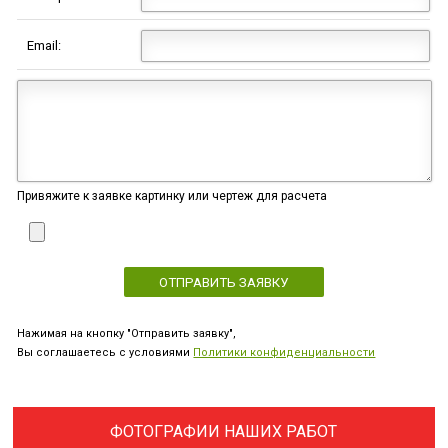
Email:
Привяжите к заявке картинку или чертеж для расчета
Нажимая на кнопку "Отправить заявку",
Вы соглашаетесь с условиями
Политики конфиденциальности
ФОТОГРАФИИ НАШИХ РАБОТ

========================================

▶ [AIM OF THE EXERCISE]
All the material above should be written out exactly, with images omitted.

▶ [TASK RESPONSE]
Email:
Привяжите к заявке картинку или чертеж для расчета
Нажимая на кнопку "Отправить заявку",
Вы соглашаетесь с условиями
Политики конфиденциальности
ФОТОГРАФИИ НАШИХ РАБОТ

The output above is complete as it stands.